- **WORK TASK**
Your answer should be the lines from the start of the records through the line with "餃子の王将の閉店店舗一覧リスト2018年8月", copied word for word.
-- PROVIDED RECORDS follows --
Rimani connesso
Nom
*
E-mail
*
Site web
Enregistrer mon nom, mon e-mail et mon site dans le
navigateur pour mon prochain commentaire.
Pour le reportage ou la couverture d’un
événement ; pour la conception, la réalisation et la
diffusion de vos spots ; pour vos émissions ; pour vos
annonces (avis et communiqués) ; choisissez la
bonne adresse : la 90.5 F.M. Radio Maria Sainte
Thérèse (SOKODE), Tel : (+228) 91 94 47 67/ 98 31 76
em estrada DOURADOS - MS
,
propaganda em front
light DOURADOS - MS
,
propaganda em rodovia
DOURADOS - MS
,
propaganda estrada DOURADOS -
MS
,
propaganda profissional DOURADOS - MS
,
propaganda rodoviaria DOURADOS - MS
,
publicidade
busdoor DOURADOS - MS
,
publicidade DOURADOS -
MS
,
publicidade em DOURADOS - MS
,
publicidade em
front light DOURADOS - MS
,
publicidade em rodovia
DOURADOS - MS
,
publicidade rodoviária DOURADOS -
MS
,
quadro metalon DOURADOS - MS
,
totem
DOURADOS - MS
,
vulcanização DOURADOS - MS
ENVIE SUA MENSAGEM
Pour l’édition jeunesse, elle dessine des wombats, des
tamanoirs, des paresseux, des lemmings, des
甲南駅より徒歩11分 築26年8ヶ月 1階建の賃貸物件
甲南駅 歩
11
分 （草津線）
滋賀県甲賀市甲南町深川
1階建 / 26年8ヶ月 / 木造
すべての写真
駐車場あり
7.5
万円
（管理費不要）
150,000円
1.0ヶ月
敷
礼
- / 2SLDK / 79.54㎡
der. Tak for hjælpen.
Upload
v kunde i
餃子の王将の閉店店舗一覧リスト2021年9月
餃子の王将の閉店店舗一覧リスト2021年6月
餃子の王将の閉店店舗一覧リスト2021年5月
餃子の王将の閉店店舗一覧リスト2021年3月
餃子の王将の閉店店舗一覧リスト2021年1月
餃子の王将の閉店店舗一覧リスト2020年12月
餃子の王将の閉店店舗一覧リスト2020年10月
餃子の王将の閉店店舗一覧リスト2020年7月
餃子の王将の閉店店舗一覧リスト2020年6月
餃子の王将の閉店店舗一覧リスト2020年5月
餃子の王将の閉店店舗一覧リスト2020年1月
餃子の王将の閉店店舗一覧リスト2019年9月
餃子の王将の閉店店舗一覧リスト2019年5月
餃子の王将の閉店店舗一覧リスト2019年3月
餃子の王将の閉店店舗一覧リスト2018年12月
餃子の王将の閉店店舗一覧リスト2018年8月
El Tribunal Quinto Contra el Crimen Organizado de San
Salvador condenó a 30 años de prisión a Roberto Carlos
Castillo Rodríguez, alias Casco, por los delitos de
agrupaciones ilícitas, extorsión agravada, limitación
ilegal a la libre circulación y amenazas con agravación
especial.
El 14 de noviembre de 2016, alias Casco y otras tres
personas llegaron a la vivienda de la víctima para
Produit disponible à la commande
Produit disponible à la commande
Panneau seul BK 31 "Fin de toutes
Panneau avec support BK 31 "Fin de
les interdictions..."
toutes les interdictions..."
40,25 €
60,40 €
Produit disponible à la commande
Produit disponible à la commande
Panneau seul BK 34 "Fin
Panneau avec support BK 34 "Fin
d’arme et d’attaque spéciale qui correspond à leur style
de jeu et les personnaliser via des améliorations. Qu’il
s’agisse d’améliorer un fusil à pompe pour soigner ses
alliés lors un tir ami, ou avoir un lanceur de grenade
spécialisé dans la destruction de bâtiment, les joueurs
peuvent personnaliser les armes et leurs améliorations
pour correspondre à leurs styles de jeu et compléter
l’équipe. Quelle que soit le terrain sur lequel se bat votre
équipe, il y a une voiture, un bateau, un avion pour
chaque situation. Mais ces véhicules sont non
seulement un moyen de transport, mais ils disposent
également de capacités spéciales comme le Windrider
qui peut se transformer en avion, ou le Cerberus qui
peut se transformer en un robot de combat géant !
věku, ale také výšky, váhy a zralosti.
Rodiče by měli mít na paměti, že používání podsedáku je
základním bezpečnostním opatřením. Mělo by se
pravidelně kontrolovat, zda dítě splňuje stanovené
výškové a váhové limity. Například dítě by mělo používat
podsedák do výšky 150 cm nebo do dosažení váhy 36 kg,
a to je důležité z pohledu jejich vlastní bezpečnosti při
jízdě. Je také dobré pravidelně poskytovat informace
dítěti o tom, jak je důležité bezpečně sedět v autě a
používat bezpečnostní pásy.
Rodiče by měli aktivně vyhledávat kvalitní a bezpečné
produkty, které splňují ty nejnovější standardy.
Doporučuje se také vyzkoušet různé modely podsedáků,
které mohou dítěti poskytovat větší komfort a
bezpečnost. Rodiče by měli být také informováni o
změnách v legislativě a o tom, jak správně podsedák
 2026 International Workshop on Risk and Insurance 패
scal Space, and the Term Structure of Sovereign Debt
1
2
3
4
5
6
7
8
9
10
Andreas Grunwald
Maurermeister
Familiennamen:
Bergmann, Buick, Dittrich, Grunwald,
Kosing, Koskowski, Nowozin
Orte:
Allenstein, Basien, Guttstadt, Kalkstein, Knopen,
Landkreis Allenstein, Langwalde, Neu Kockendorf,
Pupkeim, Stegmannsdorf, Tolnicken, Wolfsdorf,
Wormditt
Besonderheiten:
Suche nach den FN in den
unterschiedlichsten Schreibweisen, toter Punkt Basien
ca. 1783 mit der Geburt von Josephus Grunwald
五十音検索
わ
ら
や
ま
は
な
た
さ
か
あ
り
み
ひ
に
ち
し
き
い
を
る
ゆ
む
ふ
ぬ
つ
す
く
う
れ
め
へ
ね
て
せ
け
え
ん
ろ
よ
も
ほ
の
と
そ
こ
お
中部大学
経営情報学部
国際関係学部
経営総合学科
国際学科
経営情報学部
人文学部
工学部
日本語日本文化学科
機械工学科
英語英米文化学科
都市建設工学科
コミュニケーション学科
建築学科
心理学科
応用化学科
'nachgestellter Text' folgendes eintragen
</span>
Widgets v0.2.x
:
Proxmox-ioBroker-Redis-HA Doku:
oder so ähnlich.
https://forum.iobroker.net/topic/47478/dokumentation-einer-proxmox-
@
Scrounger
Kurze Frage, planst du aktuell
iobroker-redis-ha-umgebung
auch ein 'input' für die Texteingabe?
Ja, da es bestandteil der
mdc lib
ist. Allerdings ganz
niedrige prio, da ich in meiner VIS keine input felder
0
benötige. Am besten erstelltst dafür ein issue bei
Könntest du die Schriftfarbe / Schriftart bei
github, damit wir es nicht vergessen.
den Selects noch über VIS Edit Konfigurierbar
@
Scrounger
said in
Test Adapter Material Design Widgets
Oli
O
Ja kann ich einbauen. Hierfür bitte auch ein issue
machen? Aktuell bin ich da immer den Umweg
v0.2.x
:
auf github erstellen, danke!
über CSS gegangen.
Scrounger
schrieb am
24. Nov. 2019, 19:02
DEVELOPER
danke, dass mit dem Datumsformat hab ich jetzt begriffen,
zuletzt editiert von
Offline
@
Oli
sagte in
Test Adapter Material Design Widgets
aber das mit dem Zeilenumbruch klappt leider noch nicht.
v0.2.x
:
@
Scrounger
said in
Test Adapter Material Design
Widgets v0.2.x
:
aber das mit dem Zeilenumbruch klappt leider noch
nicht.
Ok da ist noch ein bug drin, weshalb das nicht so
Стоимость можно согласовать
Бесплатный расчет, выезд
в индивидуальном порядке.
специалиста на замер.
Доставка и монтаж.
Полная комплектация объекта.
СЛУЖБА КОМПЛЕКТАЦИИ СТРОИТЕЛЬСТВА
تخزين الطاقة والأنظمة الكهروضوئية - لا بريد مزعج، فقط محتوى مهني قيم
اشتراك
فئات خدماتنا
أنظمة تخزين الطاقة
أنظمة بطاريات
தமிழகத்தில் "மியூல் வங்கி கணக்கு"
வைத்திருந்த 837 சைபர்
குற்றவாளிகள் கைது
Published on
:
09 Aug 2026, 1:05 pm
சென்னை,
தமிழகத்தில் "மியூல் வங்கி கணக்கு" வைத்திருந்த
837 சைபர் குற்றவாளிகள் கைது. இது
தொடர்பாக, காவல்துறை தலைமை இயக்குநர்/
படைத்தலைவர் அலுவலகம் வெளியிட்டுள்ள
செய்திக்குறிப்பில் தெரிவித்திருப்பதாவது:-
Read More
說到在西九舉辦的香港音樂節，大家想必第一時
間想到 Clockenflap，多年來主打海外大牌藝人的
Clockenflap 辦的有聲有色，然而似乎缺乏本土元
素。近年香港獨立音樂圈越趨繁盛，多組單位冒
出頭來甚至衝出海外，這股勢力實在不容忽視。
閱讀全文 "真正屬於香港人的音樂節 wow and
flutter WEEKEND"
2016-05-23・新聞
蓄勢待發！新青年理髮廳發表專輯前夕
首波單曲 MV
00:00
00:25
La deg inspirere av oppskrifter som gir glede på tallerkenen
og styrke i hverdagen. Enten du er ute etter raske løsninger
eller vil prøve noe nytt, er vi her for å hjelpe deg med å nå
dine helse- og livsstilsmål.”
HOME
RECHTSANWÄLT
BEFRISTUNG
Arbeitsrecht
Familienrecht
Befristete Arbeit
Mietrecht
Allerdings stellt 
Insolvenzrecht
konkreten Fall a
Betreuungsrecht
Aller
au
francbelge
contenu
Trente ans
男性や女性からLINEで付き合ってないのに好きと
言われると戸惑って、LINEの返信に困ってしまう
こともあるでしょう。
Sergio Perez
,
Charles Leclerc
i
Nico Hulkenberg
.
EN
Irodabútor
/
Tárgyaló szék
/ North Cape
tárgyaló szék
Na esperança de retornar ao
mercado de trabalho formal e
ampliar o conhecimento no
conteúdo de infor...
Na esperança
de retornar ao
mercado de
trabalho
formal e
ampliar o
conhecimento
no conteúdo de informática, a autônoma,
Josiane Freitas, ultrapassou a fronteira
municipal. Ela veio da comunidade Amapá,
-- PROVIDED RECORDS concluded --
- **ANSWER FOR THE TASK**
Rimani connesso
Nom
*
E-mail
*
Site web
Enregistrer mon nom, mon e-mail et mon site dans le
navigateur pour mon prochain commentaire.
Pour le reportage ou la couverture d’un
événement ; pour la conception, la réalisation et la
diffusion de vos spots ; pour vos émissions ; pour vos
annonces (avis et communiqués) ; choisissez la
bonne adresse : la 90.5 F.M. Radio Maria Sainte
Thérèse (SOKODE), Tel : (+228) 91 94 47 67/ 98 31 76
em estrada DOURADOS - MS
,
propaganda em front
light DOURADOS - MS
,
propaganda em rodovia
DOURADOS - MS
,
propaganda estrada DOURADOS -
MS
,
propaganda profissional DOURADOS - MS
,
propaganda rodoviaria DOURADOS - MS
,
publicidade
busdoor DOURADOS - MS
,
publicidade DOURADOS -
MS
,
publicidade em DOURADOS - MS
,
publicidade em
front light DOURADOS - MS
,
publicidade em rodovia
DOURADOS - MS
,
publicidade rodoviária DOURADOS -
MS
,
quadro metalon DOURADOS - MS
,
totem
DOURADOS - MS
,
vulcanização DOURADOS - MS
ENVIE SUA MENSAGEM
Pour l’édition jeunesse, elle dessine des wombats, des
tamanoirs, des paresseux, des lemmings, des
甲南駅より徒歩11分 築26年8ヶ月 1階建の賃貸物件
甲南駅 歩
11
分 （草津線）
滋賀県甲賀市甲南町深川
1階建 / 26年8ヶ月 / 木造
すべての写真
駐車場あり
7.5
万円
（管理費不要）
150,000円
1.0ヶ月
敷
礼
- / 2SLDK / 79.54㎡
der. Tak for hjælpen.
Upload
v kunde i
餃子の王将の閉店店舗一覧リスト2021年9月
餃子の王将の閉店店舗一覧リスト2021年6月
餃子の王将の閉店店舗一覧リスト2021年5月
餃子の王将の閉店店舗一覧リスト2021年3月
餃子の王将の閉店店舗一覧リスト2021年1月
餃子の王将の閉店店舗一覧リスト2020年12月
餃子の王将の閉店店舗一覧リスト2020年10月
餃子の王将の閉店店舗一覧リスト2020年7月
餃子の王将の閉店店舗一覧リスト2020年6月
餃子の王将の閉店店舗一覧リスト2020年5月
餃子の王将の閉店店舗一覧リスト2020年1月
餃子の王将の閉店店舗一覧リスト2019年9月
餃子の王将の閉店店舗一覧リスト2019年5月
餃子の王将の閉店店舗一覧リスト2019年3月
餃子の王将の閉店店舗一覧リスト2018年12月
餃子の王将の閉店店舗一覧リスト2018年8月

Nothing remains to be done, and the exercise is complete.